María Gracia Andrea Omegna Vergara (born November 10, 1984) is a Chilean actress. She is known for the productions Dama y obrero and Papá a la deriva, as well as the film Joven y alocada.

== Career ==
She studied theater at the Finis Terrae University, where she was also part of the institution's student federation. Shortly before graduating from it, her aunt, the actress Berta Lasala, encouraged her to participate in a casting on Channel 13 for a television series. Although she was not among her interests to act on television, she went, but she did not stay. A year later, Herval Abreu called her for another audition and she entered the cast of Lola.
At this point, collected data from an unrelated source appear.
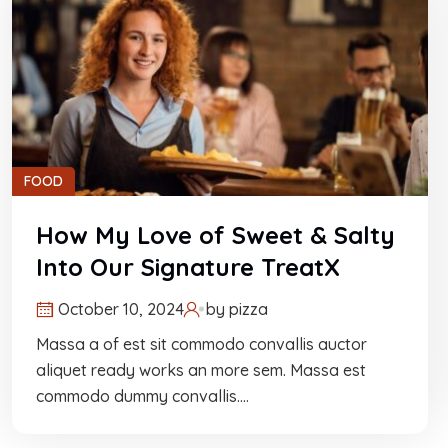
FOOD
How My Love of Sweet & Salty
Into Our Signature TreatX
October 10, 2024
by
pizza
Massa a of est sit commodo convallis auctor
aliquet ready works an more sem. Massa est
commodo dummy convallis.…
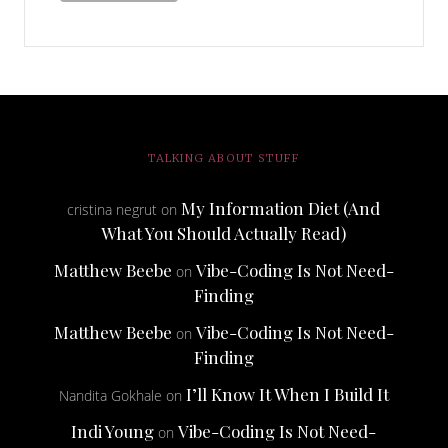
TALKING ABOUT STUFF
My Information Diet (And
cristina negrut
on
What You Should Actually Read)
Matthew Beebe
Vibe-Coding Is Not Need-
on
Finding
Matthew Beebe
Vibe-Coding Is Not Need-
on
Finding
I’ll Know It When I Build It
Nandita Gokhale
on
Indi Young
Vibe-Coding Is Not Need-
on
She later she would participate in Corazón rebelde (Chilean version of the Argentine Rebelde Way), playing Pilar Ortúzar.

María Gracia was a theater woman, from a very young age she was part of the company "Lafamiliateatro", with whom she made some productions, including a tour to Bolivia and with whom she continues to collaborate until today, becoming the official presenter of the Santiago Off Festival, organized by your company in 2012 and 2013.

In 2010 she was hired by TVN, where she achieved her first leading role in a telenovela, this time as Leonor Encina in the historical television series Martín Rivas, where she stars in a loving romance with the protagonist Diego Muñoz.

She made her film debut with the film The Life of Fish directed by Matías Bize, a Goya Award-winning film.

In 2011, for the second time she takes a leading role in the production of Témpano, playing Amparo Benavente, a woman who comes for cold revenge. This dramatic production was recorded in Puerto Natales and Santiago.

In 2012, for the third time in a row, she takes a leading role, this time in the successful daytime production Dama y obrero, playing Ignacia Villavicencio, a millionaire married woman who ends up falling in love with a poor worker played by Francisco Pérez-Bannen.

That same year, she also obtained a leading role in the cinema, in the film Joven y alocada, directed by Marialy Rivas and based on the homonymous book by Camila Gutiérrez, in which she plays Antonia, a university student who is the niece of the director of an evangelical channel, who is romantically involved with the protagonist, Daniela, a bisexual student who recounts her controversial experiences and the conflicts that occur between her conservative family contrasted with her rebellious sexuality, played by Alicia Rodríguez. The film was released worldwide on January 21, 2012, at the Sundance Film Festival, where it won the award for best screenplay.

In 2013 she plays the lawyer and human rights activist Carmen Hertz in the Chilevisión miniseries Ecos del Desierto, directed by Andrés Wood.

After five years on TVN, in 2015 she emigrated to the Mega to play the role of Violeta Padilla in the television series Papá a la deriva, where she also shares the limelight with actor Gonzalo Valenzuela. The following year, she would make the first night production of her, the Chilean version of Señores Papis, where she also shares with the actors Jorge Zabaleta, Francisco Melo and Diego Muñoz.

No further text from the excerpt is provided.